What messages did you, as a child, learn about money and how does that impact you today?
I was listening this morning to an interview with a financial therapist who talked about how the attitudes towards money that we learned as children can impact our anxieties and decisions about money as adults. This podcast resonated with me because I put a lot of strictures around myself when it comes to money. Part of the time, I deliberately ignore it entirely – if you asked me what my bank balances are or how much is in my 401K, I’d have to look it up – and, when I do think about money, it is with anxiety and a feeling of not having enough although my financial planner tells me the opposite.
My parents both came from relatively affluent families. They weren’t, by any means, wealthy. But both sides of the family had enough money to do things that middle class families did not have the money to do. My father’s parents lived in a big house in Coral Gables, at the time an affluent neighborhood. My mother’s parents lived on my grandfather’s orange grove and cattle farm just outside Fort Lauderdale. My father’s parents got a new Mercedes every year, trading in the old one for a new one. My mother’s parents drove the same cars for as long as I can remember; but they traveled a great deal, going on trips to Australia, Tibet – and always Lindblad, an expensive tour company.
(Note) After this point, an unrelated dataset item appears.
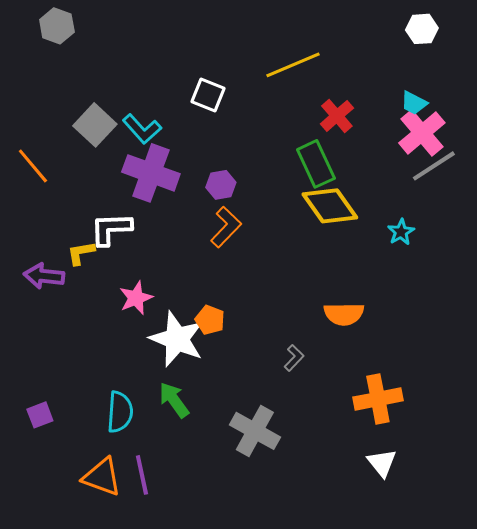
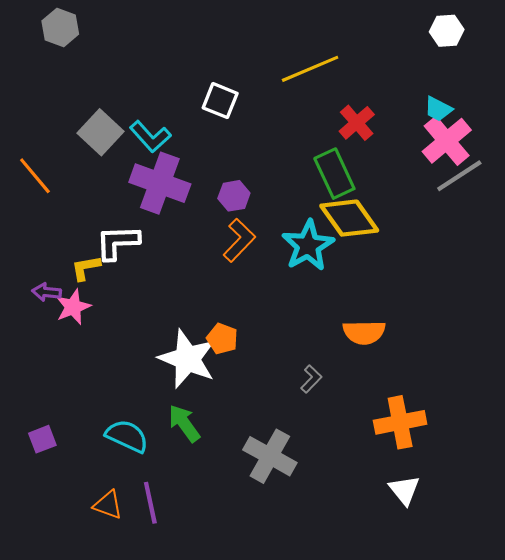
cyan star: (401, 232) -> (308, 246), moved, size x1.8
purple arrow: (44, 276) -> (47, 292), size x0.7
pink star: (136, 298) -> (73, 307), moved
cyan semicircle: (120, 412) -> (127, 436), turned -69
orange triangle: (102, 477) -> (108, 505), size x0.7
My parents considered themselves rebels. They left South Florida – where they had extended family networks – and moved to the West Coast. When my father returned from Vietnam, they moved to the Pacific Northwest. They didn’t want to live in the traditional-style homes their parents lived in. They chose not to belong to the Junior League or Rotary. They weren’t hippies but, like many children of the 1960s, they rejected their parent’s values outwardly.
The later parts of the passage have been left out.